Comment by chermi
Very nice.
When I first started using LLMs, I thought this sort of history retracing would be something you could use LLMs for. They were good at language, and research papers are language + math + graphs. At the time they didn't really understand math and they weren't multimodal yet, but still I decided to try a very basic version by feeding it some papers I knew very well in my area of expertise and try to construct the genealogy of the main idea by tracing references.
What I found at the time was garbage, but I attribute that mostly to me not being very rigorous. It suggested papers that came years after the actual catalysts that were basically regurgitations of existing results. Not even syntheses, just garbage papers that will never be cited by anyone but the authors themselves.
What I concluded was that it didn't work because LLMs don't understand ideas so they can't really trace them. They were basically doing dot products to find papers that matched the wording best in the current literature, which will of course have yield both a recency bias, as the subfields converge on common phrasings. I think there's also an "unoriginality" bias in the sense that the true catalyst/origin of an idea will likely not have the most refined and "survivable" way of describing the new idea. New ideas are new, and upon digestion by the community will probably come out looking a little different. That is to say, raw text matching isn't the best approach to tracing ideas.
I'm absolutely certain someone could and has done a much better job than my amateur exploration and I'd love to know more. As far as I know methods based solely on the analysis graphs of citations could probably beat what I tried.
Warning: ahead are less-than-half-baked ideas.
But now I'm wondering if you could extend the idea of "addition in language space" as LLMs encode (king-man+woman=queen or whatever that example is) to addition in the space of ideas/concepts as expressed in scientific research articles. It seems most doable in math, where stuff is encapsulated in theorems and mathematicians are otherwise precise about the pieces needed to construct a result. Maybe this already exists with automatic theorem provers I know exist but don't understand. Like what is the missing piece between "two intersecting lines form a plane" and "n-d space is spanned by n independent vectors in n-d space"? What's the "delta" that gets you from 2d to n-d basis? I can't even come up with a clean example of what I'm trying to convey...

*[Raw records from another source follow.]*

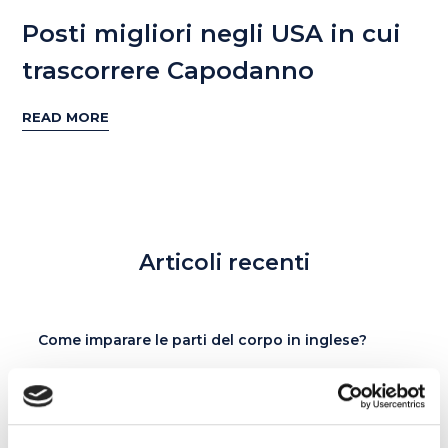
Posti migliori negli USA in cui
trascorrere Capodanno
READ MORE
Articoli recenti
Come imparare le parti del corpo in inglese?
Cosa significano red flag, gaslighting e love
bombing?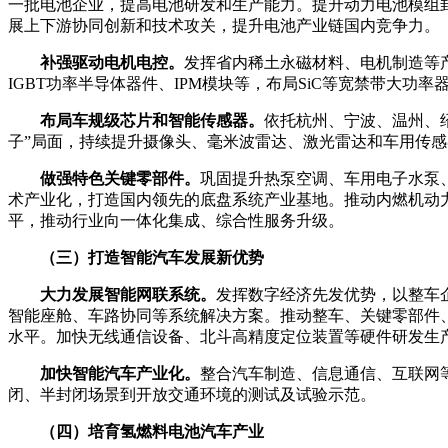
一批电池企业，提高电池研发和生产能力。提升动力电池模组
展上下游协同创新和技术攻关，提升电池产业链国内竞争力。
补强驱动电机电控。
发挥省内稀土永磁材料、电机制造等
IGBT功率半导体器件、IPM模块等，布局SiC等宽禁带大
布局车规级芯片和智能传感器。
依托杭州、宁波、温州、
子”局面，持续提升摄像头、毫米波雷达、激光雷达和车用传
做强特色关键零部件。
巩固提升热泵空调、车用电子水泵
术产业化，打造国内领先的底盘系统产业基地。推动内燃机动
平，推动行业向一体化集成、综合性服务升级。
（三）打造智能汽车发展新优势
大力发展智能网联系统。
发挥数字经济先发优势，以整车
智能座舱、车路协同等系统解决方案。推动整车、关键零部件
水平。加快无线通信设备、北斗高精度定位装置等硬件研发生
加快智能汽车产业化。
整合汽车制造、信息通信、互联网
闭、半封闭场景到开放交通环境的测试及试验示范。
（四）培育氢燃料电池汽车产业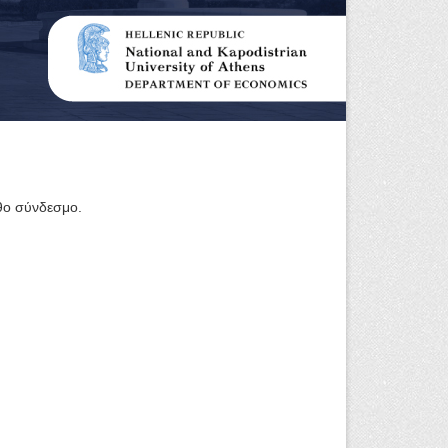
υθο σύνδεσμο.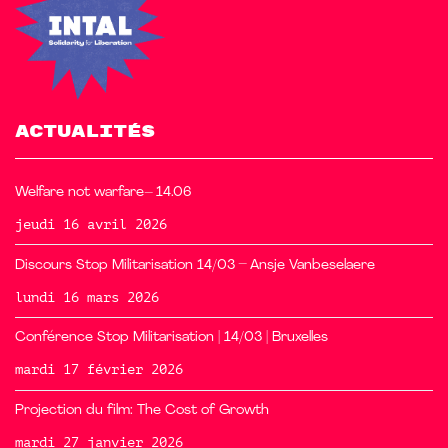
ACTUALITÉS
Welfare not warfare– 14.06
jeudi 16 avril 2026
Discours Stop Militarisation 14/03 – Ansje Vanbeselaere
lundi 16 mars 2026
Conférence Stop Militarisation | 14/03 | Bruxelles
mardi 17 février 2026
Projection du film: The Cost of Growth
mardi 27 janvier 2026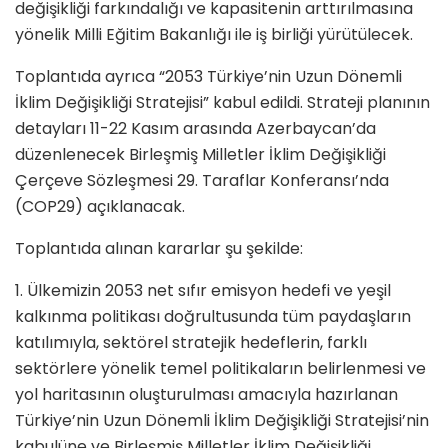
değişikliği farkındalığı ve kapasitenin arttırılmasına
yönelik Milli Eğitim Bakanlığı ile iş birliği yürütülecek.
Toplantıda ayrıca “2053 Türkiye’nin Uzun Dönemli
İklim Değişikliği Stratejisi” kabul edildi. Strateji planının
detayları 11-22 Kasım arasında Azerbaycan’da
düzenlenecek Birleşmiş Milletler İklim Değişikliği
Çerçeve Sözleşmesi 29. Taraflar Konferansı’nda
(COP29) açıklanacak.
Toplantıda alınan kararlar şu şekilde:
1. Ülkemizin 2053 net sıfır emisyon hedefi ve yeşil
kalkınma politikası doğrultusunda tüm paydaşların
katılımıyla, sektörel stratejik hedeflerin, farklı
sektörlere yönelik temel politikaların belirlenmesi ve
yol haritasının oluşturulması amacıyla hazırlanan
Türkiye’nin Uzun Dönemli İklim Değişikliği Stratejisi’nin
kabulüne ve Birleşmiş Milletler İklim Değişikliği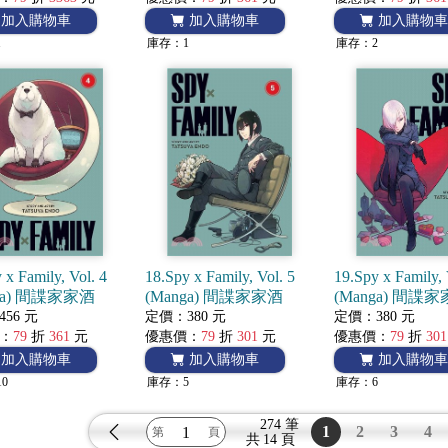
加入購物車
加入購物車
加入購物車
1
庫存：1
庫存：2
 x Family, Vol. 4
18.Spy x Family, Vol. 5
19.Spy x Family, 
ga) 間諜家家酒
(Manga) 間諜家家酒
(Manga) 間諜
56 元
定價：380 元
定價：380 元
：
79
折
361
元
優惠價：
79
折
301
元
優惠價：
79
折
301
加入購物車
加入購物車
加入購物車
10
庫存：5
庫存：6
274 筆
1
2
3
4
共
14 頁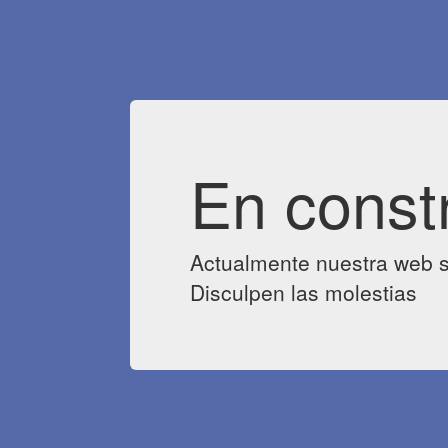
En const
Actualmente nuestra web s
Disculpen las molestias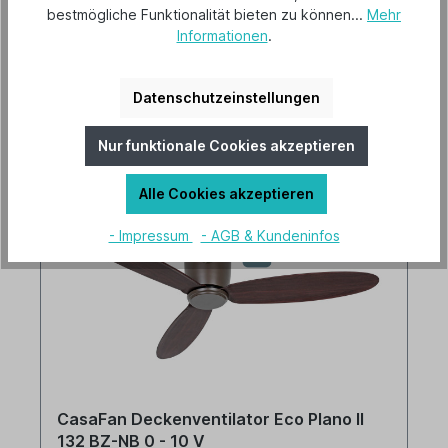
bestmögliche Funktionalität bieten zu können...
Mehr
Informationen
.
436,00 €*
Datenschutzeinstellungen
Details
Nur funktionale Cookies akzeptieren
Alle Cookies akzeptieren
- Impressum
- AGB & Kundeninfos
CasaFan Deckenventilator Eco Plano II
132 BZ-NB 0 - 10 V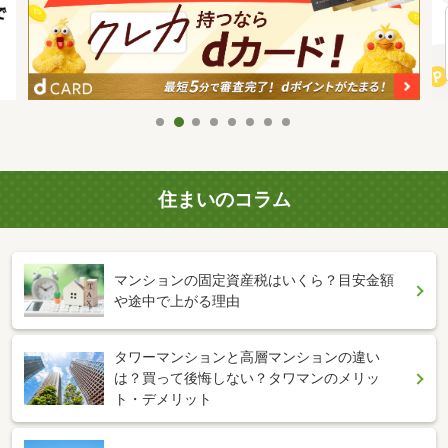
住まいのコラム
マンションの固定資産税はいくら？目安金額
や途中で上がる理由
タワーマンションと高層マンションの違い
は？買って後悔しない？タワマンのメリッ
ト・デメリット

What I'm trying to say is, wouldn't it be cool if we could 1) take a paper P published in 2025 2) consider all papers/talks/proceedings/blog post published before it 3) come up with the set of papers that require the smallest "delta" in idea space to reach P. That is, new idea(s) =novel part of P = delta -(contributions of ideas represented by the rest of the papers in the set). Suppose further you have some clustering to clean stuff up so you have just one paper per contributing idea(s), P_x representing idea x (or maybe a set).
Then you could do stuff like remove(1) all of the papers that are similar to the P_x representing the single "idea" x that contributed the most to the sum current_paper_idea(s) = delta +(contributions x_i from prexisting) from the corpus. With that idea x no longer in existence, how hard is it to get to the new idea - how much bigger is delta? And perhaps more interesting, is there a new novel route to the new idea? This presupposes the ability of the system to figure out the missing piece(s), but my optimistic take is that it's much easier to get to a result when you know the result. Of course, the larger the delta, the harder it is to construct a new path. If culling an idea leads the the inability to construct a new path, it was probably quite important. I think this would be valuable for trying to trace the most likely path to a paper -- emphasis most likely with the enormous assumption that " shortest path" = most likely; we'll never really know where someone got an idea. But also valuable in uncovering different trajectories/routes from some set of ideas to another via the proposed deletion pertubations. Maybe it unveils a better pedagogical approach, an otherwise unknown connection between subfields, or at the very least is instructive in the the same way that knowing how to solve a problem multiple ways is instructive.
That's all very, very vague and hand-wavy, but I'm guessing there's some ideas in epistemology, knowledge graphs and other stuff that I don't know that could bring it a little closer to sensical.
Thank you for sitting through my brain dump, feel free to shit on it.
(1) This whole half-baked idea needs a lot of work. Especially obvious is that to be sure of cleansing the idea space of everything coming from those papers would probably require complete restraining? Also, this whole thing also presupposes ideas are traceable to publications, which is unlikely for many reasons.